Cultivating positive African-American images in the media is not the sole responsibility of Hollywood. The professionals that deliver our daily news content need similar support as they work in powerful industries that shape global opinions and affect change. Out of this great need, the National Association of Black Journalists (NABJ) was born.
NABJ was founded in December 1975 by forty-four men and women in Washington, D.C. The group was formed to support and advocate for journalists of color and students and other media personnel around the world. Since its founding, the group has grown to over 3,300 members nationally in both professional and student chapters.
One of the key annual programs hosted by NABJ is its annual convention, held in various cities around the U.S. The plenary sessions, combined with an onsite career fair, are a major draw for journalists of color and those seeking work in television, radio, print, and online media.
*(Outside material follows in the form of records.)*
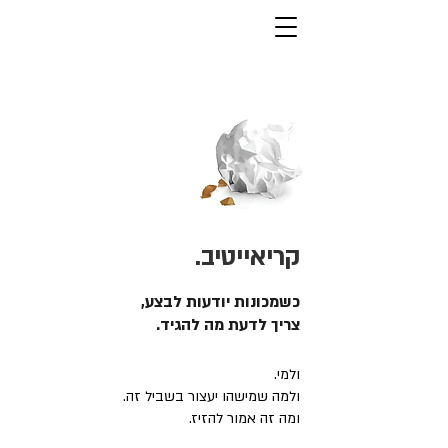
קריאייטיב.
כשמכונות יודעות לבצע,
צריך לדעת מה להגיד.
ולמי.
ולמה שמישהו יעצור בשביל זה.
ומה זה אמור להזיז.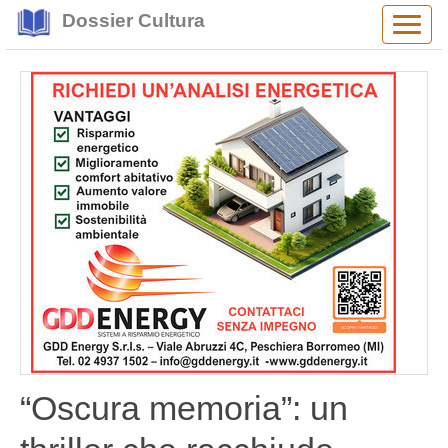
Dossier Cultura
Alter
navig
“Oscura memoria”: un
The organization’s president is elected every two years. Kathy Times, an independent journalist from Jackson, Mississippi, is currently serving in that role. The board of directors with whom she works come from outlets in major media markets. Roland Martin, a CNN contributor and host of Washington Watch on TV One, also serves on the board. They are supported by nine national standing committees that handle issues such as elections, finance, and communications.
NABJ’s purpose extends deep into its work with different sectors of its membership. The group offers several task forces that focus on specific areas of development including arts and entertainment, copy editing, digital journalism, LGBT issues, sports, and visual journalism. NABJ also offers a task force designed specifically to support young journalists just starting in their careers. Also, maintaining their commitment to the organization’s founding, there is a task force for founders, past presidents and other leaders with 25 years of tenure with NABJ.
The organization also offers the NABJ Media Institute, a mix of webinars and hands-on professional development courses, entrepreneurship assistance, and technical training at national and regional conferences and other events. The Media Institute also hosts the NABJ/NY Times Leadership Academy.